2026年7月18日
PCから投稿
鑑賞方法:映画館
確かに新感覚の映画だった。ただ世間でいう新感覚とは一線を画している。途中まではロードムービーの装いだったが、話は一転する。もちろんSFでもアクションでも、ましてやスペインが得意なホラーでもない。息ができないような展開になる。

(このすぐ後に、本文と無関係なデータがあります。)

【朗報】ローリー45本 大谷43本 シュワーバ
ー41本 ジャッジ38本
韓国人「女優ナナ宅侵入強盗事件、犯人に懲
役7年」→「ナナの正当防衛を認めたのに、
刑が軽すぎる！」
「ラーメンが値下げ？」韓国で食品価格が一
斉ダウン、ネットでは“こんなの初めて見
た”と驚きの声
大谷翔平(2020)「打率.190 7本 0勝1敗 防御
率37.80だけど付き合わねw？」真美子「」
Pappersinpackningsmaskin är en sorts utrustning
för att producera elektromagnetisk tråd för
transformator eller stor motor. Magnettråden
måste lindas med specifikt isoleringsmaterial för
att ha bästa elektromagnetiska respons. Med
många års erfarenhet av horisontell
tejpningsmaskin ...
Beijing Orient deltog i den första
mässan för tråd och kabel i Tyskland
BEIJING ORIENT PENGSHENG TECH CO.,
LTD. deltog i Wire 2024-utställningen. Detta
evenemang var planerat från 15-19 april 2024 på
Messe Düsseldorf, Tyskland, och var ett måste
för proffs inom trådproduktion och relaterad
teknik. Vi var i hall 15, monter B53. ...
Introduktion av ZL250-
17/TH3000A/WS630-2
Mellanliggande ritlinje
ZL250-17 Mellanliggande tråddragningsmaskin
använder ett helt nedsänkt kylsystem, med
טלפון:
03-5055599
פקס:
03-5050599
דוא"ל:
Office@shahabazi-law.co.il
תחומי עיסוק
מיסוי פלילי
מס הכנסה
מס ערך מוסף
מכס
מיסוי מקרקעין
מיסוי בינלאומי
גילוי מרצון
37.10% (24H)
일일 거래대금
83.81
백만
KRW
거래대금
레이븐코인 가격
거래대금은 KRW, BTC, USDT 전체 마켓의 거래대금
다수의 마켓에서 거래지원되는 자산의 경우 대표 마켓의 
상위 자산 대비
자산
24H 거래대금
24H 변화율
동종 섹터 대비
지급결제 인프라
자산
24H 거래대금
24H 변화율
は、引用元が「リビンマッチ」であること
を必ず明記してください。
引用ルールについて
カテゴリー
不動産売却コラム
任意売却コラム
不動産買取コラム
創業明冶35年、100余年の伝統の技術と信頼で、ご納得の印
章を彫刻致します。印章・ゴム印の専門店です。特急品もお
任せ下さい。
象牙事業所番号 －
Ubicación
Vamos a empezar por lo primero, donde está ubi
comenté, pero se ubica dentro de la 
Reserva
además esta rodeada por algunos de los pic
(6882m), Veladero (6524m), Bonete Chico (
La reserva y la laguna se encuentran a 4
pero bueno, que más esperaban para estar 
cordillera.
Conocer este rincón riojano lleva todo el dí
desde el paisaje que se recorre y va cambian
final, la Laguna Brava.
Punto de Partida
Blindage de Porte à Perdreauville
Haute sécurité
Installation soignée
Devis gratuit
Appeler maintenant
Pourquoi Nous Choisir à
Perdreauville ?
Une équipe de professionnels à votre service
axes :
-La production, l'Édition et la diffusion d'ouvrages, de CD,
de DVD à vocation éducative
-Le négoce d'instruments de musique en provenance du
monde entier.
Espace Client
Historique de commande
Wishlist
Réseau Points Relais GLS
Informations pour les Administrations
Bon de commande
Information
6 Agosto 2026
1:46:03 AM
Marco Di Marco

細かい説明はできないのだが、あのスピーカーから発する重いリズム音が恐怖を倍増させ、観ている者をスクリーンに引き込む。まさしく出演者たちと一緒に時を刻むことになる。その体験は大きなスクリーンと音響設備の整った映画館でしか味わえないだろう。ホームシアターでも難しい。テレビ画面や、スマホの画面などでは味わえない。ストーリーがあるようで無いので、意味不明の陳腐な映画となってしまう可能性が高い。可能ならば拘束される映画館での鑑賞をお勧めします
もちろん、疑問はいくらでもある。なぜ、どこまでも続く砂漠を彼らは進むのか。大きくなった娘の探索を命の危険があるのに続けるのか。その旅に幼い子供を連れて行く必要はあるのか。世界はどうなっているのか。しかし、その一瞬一瞬を生きていることだけが彼らのアイデンティティで、神とか救世主など求めていない。それでも生きることに執着するのは、やはり人間とはどこか無様で、格好悪い存在と示しているのだろう。あまり深く考えないで鑑賞すれば、新しい体験ができるはずである。